Jaka Fajar Fatriansyah, Irma Hartia Tihara, Mohammad Rayhan Ramadano, Andreas Federico, Agrin Febrian Pradana, Siti Norasmah Surip, Nicolas Gascoin,
A machine learning framework for screening phenyl phthalimide derivatives as corrosion inhibitors based on dataset generated by DFT and molecular dynamics simulations,
Results in Engineering,
Volume 28,
2025,
107350,
ISSN 2590-1230,
https://doi.org/10.1016/j.rineng.2025.107350.
(https://www.sciencedirect.com/science/article/pii/S259012302503405X)

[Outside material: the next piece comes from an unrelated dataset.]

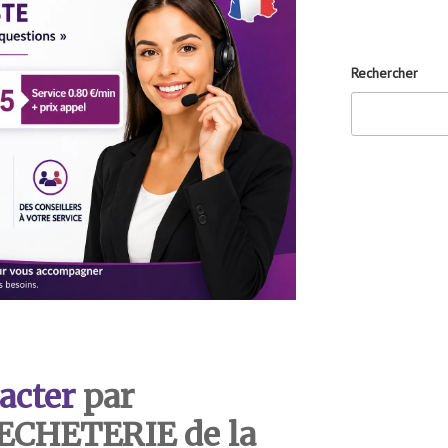
Rechercher
acter
par
DECHETERIE de la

Abstract: Corrosion in metals, especially carbon steel, incurs substantial economic losses, estimated at 2.5 trillion USD per year, or 3.4% of the global GDP. This research examines the corrosion inhibition efficacy of 284 phenyl phthalimide derivatives through computational techniques and machine learning. The electronic structure properties, comprising EHOMO (mean: -6.36 eV, standard deviation: 0.49 eV), ELUMO (mean: -2.41 eV, standard deviation: 0.30 eV), and adsorption energy (mean: -171.23 kJ/mol, standard deviation: 27.50 kJ/mol), were determined through Density Functional Theory (DFT) and Molecular Dynamics (MD) simulations, and correlated with experimentally obtained inhibition efficiency. Various machine learning models, such as Artificial Neural Networks (ANN), K-Nearest Neighbors (KNN), Support Vector Machines (SVM), and XGBoost, were utilized, with ANN demonstrating the highest prediction accuracy, reaching R² values of 93.18% for EHOMO and 91.12% for ELUMO. The complex relationship between molecular descriptor and electronic properties makes ANN perform better than XGBoost and XTRees. SHAP and PFI studies of feature importance revealed that descriptors B06[C-N] (PFI score: 0.016) and qnmax (PFI score: 0.009) are essential for inhibitor efficacy. Correlation-based filtering for feature reduction revealed that models utilizing a diminished set of 1,078 descriptors (down from 5,627) maintained robust performance, attaining a R² score of 91.47% for EHOMO. These findings create a strong computational framework for the screening and optimization of corrosion inhibitors, minimizing reliance on experimental trials and facilitating cost-effective, scalable synthesis of customized inhibitors. Subsequent efforts will be focused on experimental validation and the implementation of this methodology in more extensive chemical contexts.